Physical and emotional safety is a Charter priority

Rhonda Reed-Schlosser
Charter Administrator
SLVUSD Charter


Dear Rhonda,

I would like to thank you and your staff for going above and beyond to take steps to secure the safety of the students in all programs under the charter umbrella.

As a member of the Parent Advisory Committee, I have had the opportunity to see and work on the updated safety plan that covers all number of emergency situations if they were to arise at one of the schools.

A part of this safety plan that may not be immediately evident is the time and effort you and your staff have put into, not just securing the physical safety of our children, but into securing the emotional safety of our children.
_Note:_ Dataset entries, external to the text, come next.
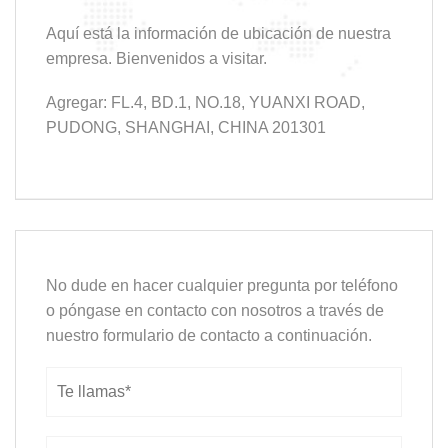
Aquí está la información de ubicación de nuestra
empresa. Bienvenidos a visitar.
Agregar: FL.4, BD.1, NO.18, YUANXI ROAD,
PUDONG, SHANGHAI, CHINA 201301
No dude en hacer cualquier pregunta por teléfono
o póngase en contacto con nosotros a través de
nuestro formulario de contacto a continuación.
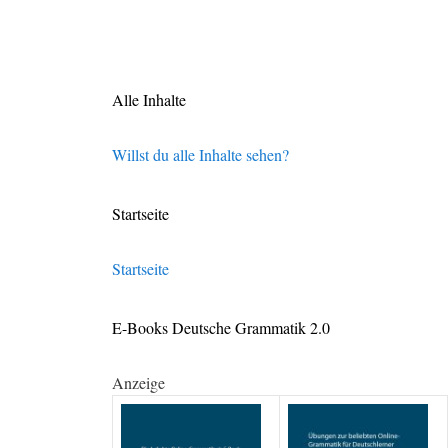
Alle Inhalte
Willst du alle Inhalte sehen?
Startseite
Startseite
E-Books Deutsche Grammatik 2.0
Anzeige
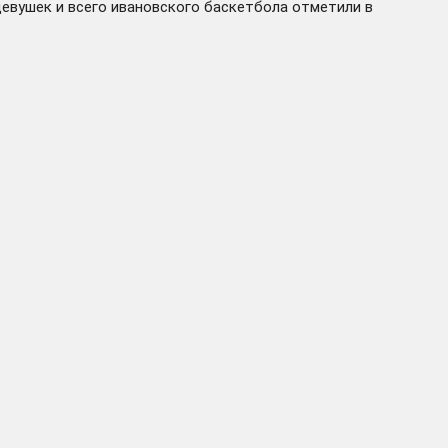
девушек и всего ивановского баскетбола отметили в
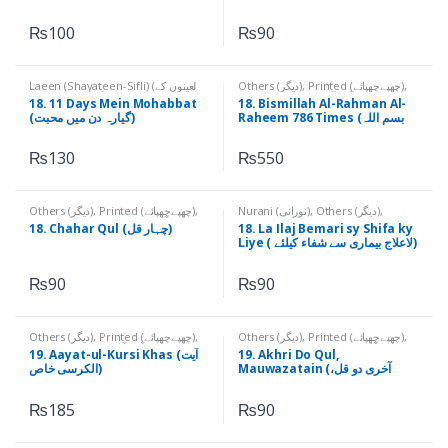
₨
100
₨
90
Laeen (Shayateen-Sifli) (لعینوں کے
Others (دیگر)
,
Printed (چھپےچھپائے)
,
نام)
,
Others (دیگر)
,
Printed
Qurani Aayaat (قرآنی آیات)
18. 11 Days Mein Mohabbat
18. Bismillah Al-Rahman Al-
(چھپےچھپائے)
Raheem 786 Times (بسم اللہ
(گیارہ دن میں محبت)
الرحمٰن الرحیم 786 بار)
₨
130
₨
550
Others (دیگر)
,
Printed (چھپےچھپائے)
,
Nurani (نورانی)
,
Others (دیگر)
,
Printed (چھپےچھپائے)
Qurani Suratain (قرآنی سورتیں)
18. Chahar Qul (چہار قل)
18. La Ilaj Bemari sy Shifa ky
Liye ( لاعلاج بیماری سے شفاء کیلئے)
₨
90
₨
90
Others (دیگر)
,
Printed (چھپےچھپائے)
,
Others (دیگر)
,
Printed (چھپےچھپائے)
,
Qurani Suratain (قرآنی سورتیں)
Qurani Aayaat (قرآنی آیات)
19. Aayat-ul-Kursi Khas (آیت
19. Akhri Do Qul,
Mauwazatain (آخری دو قل،
الکرسی خاص)
معوذتین)
₨
185
₨
90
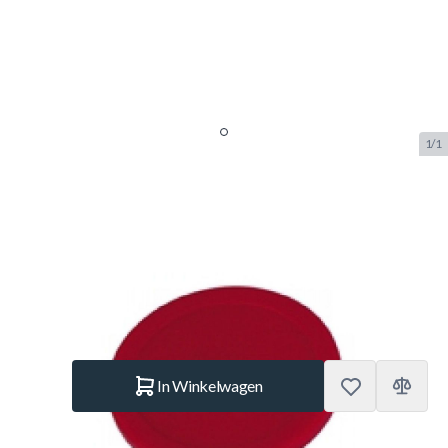
1/1
TopTable airhockey puck rood
63mm
SKU:
TT.AC7110
Merk:
TopTable
€ 1,20
Op voorraad
Aantal
In Winkelwagen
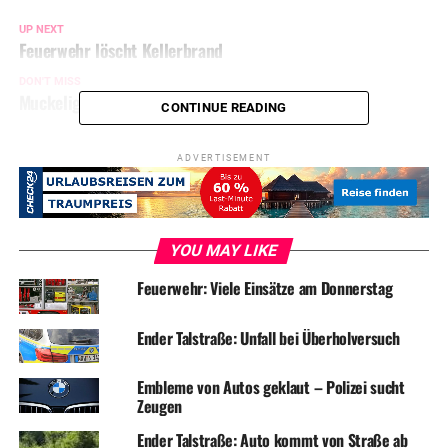
UP NEXT
Feuerwehr löscht Kellerbrand
DON'T MISS
Muckelig: Hochsommer noch bis Sonntag
CONTINUE READING
ADVERTISEMENT
YOU MAY LIKE
Feuerwehr: Viele Einsätze am Donnerstag
Ender Talstraße: Unfall bei Überholversuch
Embleme von Autos geklaut – Polizei sucht
Zeugen
Ender Talstraße: Auto kommt von Straße ab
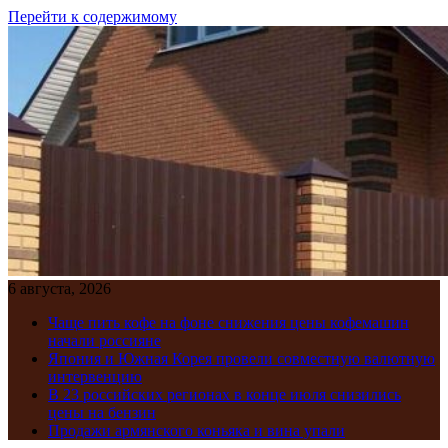
Перейти к содержимому
6 августа, 2026
Чаще пить кофе на фоне снижения цены кофемашин
начали россияне
Япония и Южная Корея провели совместную валютную
интервенцию
В 23 российских регионах в конце июля снизились
цены на бензин
Продажи армянского коньяка и вина упали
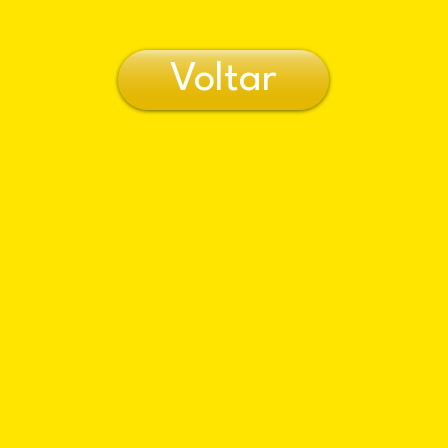
Voltar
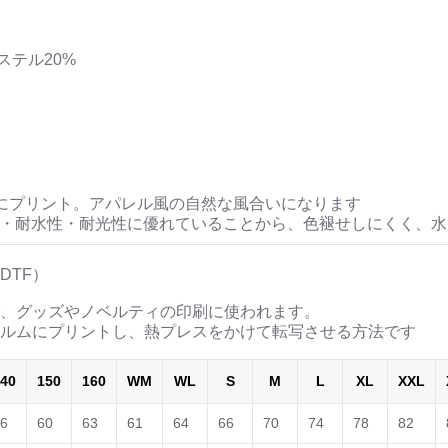
ステル20%
にプリント。アパレル風の自然な風合いになります
性・耐水性・耐光性に優れていることから、色褪せしにくく、
DTF）
、グッズやノベルティの印刷に使われます。
ルムにプリントし、熱プレスをかけて転写させる方法です
40
150
160
WM
WL
S
M
L
XL
XXL
6
60
63
61
64
66
70
74
78
82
Having small classrooms, a warm friendly staff, meaningful curriculum and an enthusiastic group of parent participants goes a long way to securing an emotionally safe school environment, but with the complexities of the world we live in confounded by the ever-unfolding problems of technology, screen time and social media, it is not enough.

Your efforts to secure a counselor, Jen Sims, and to have her work in each classroom helps provide students and staff with an understanding and appropriate vocabulary/context to deal with issues such as cyber-bullying, social media, and suicide and is a powerful component of the school safety program. Right now, Jen is focusing on having compassion. Her article in this week's bulletin called: "Let Compassion be the Bridge to Action" is packed with useful information and tools to help families better cope with the difficult issues we are faced with. Jen also recently facilitated a 15-hour training program and now, some of the high school students are certified Coast Redwood Peer Counselors capable of providing additional support to their peers. This is really exciting.

Here are some more ways you and your staff have taken steps to make emotional well being an integral part of the school’s safety plan:

  • A school-wide effort to help students and parents manage social media such as this week’s section on "Homework Hygiene" from Tech Talk Tuesdays in the newsletter.
  • Teachers committed to making time in their, already busy, classrooms to explicitly (and age appropriately) address these issues resulting from social media and screen time in their classrooms in a meaningful way as part of the curriculum.
  • Last year’s showing of Screenagers, and the discussions that followed and this year’s joint showing with the SLVHS Cougar Club on 3/7 at pm in the PAC.
  • Encouraging parents to attend the district-wide Triple P Parent Education Night: “Coping with Stress Workshop for Parents” held on 2/5.
  • Encouraging parents to attend the SLVHS Cougar Club sponsored presentation by the National Alliance on Mental Health: ”Parents and Teachers as Allies" Thursday, on 2/15.
  • Facilitating the upcoming Drug and Alcohol Advisory for 9th and 10th grade students on 2/23.

As schools and districts scramble to find solutions to the current challenges they are facing, especially the mass shootings occurring on campuses, and the idea of arming teachers is being seriously entertained as a possible solution, I am profoundly thankful to the administrators and staff at SLV Charter School who are already fully committed to, and actively engaged in, many activities and programs to promote the mental health and safety of their students. I am thankful not just as a parent who has a child in the charter, but also because I am a teacher myself and know how hard it can be to start and implement new programs at a school when we are already so busy trying to teach.

So, to you and your staff: THANK YOU for making the students' safety a priority and for having the foresight, vision and follow-through to put these innovative programs into action.